● **WHAT IS REQUIRED**
Search the data for the string "الأمن" and gather each line it is in.

● **DATA PROVIDED**
Start of Block

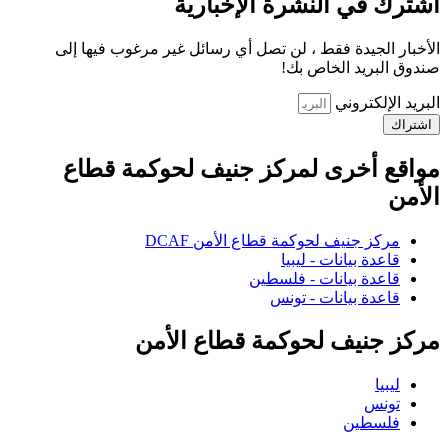
اشترك في النشرة الإخبارية
الأخبار الجيدة فقط ، لن تصل أي رسائل غير مرغوب فيها إلى
صندوق البريد الخاص بك!
البريد الإلكتروني
اشتراك
مواقع أخرى لمركز جنيف لحوكمة قطاع
الأمن
مركز جنيف لحوكمة قطاع الأمن DCAF
قاعدة بيانات - ليبيا
قاعدة بيانات - فلسطين
قاعدة بيانات - تونس
مركز جنيف لحوكمة قطاع الأمن
ليبيا
تونس
فلسطين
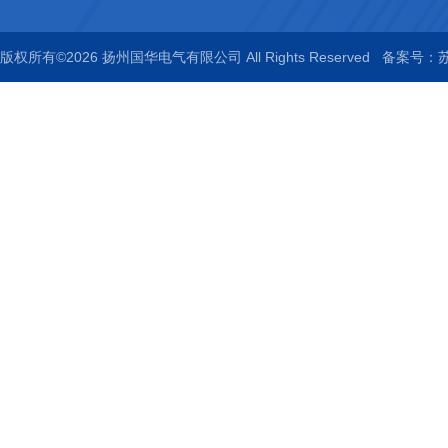
版权所有©2026 扬州国华电气有限公司 All Rights Reserved
备案号：苏I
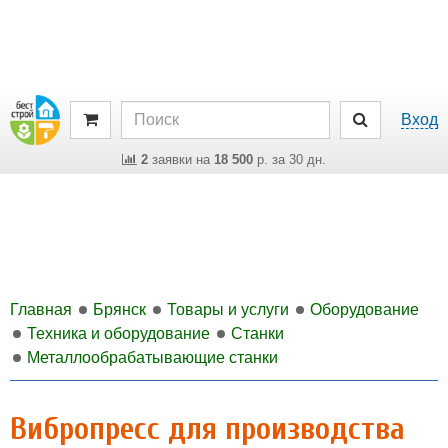
Вход
2
заявки на
18 500
р. за 30 дн.
Главная
Брянск
Товары и услуги
Оборудование
Техника и оборудование
Станки
Металлообрабатывающие станки
Вибропресс для производства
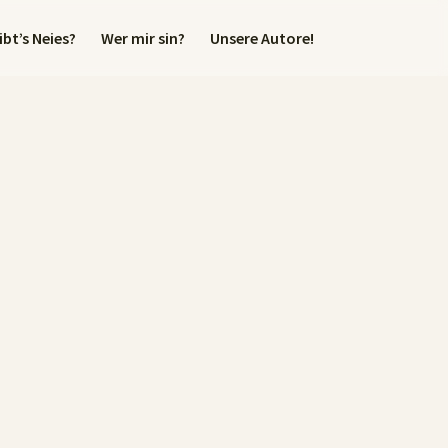
bt’s Neies?
Wer mir sin?
Unsere Autore!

End of Block

● **RESPONSE AREA**
الأمن
مركز جنيف لحوكمة قطاع الأمن DCAF
مركز جنيف لحوكمة قطاع الأمن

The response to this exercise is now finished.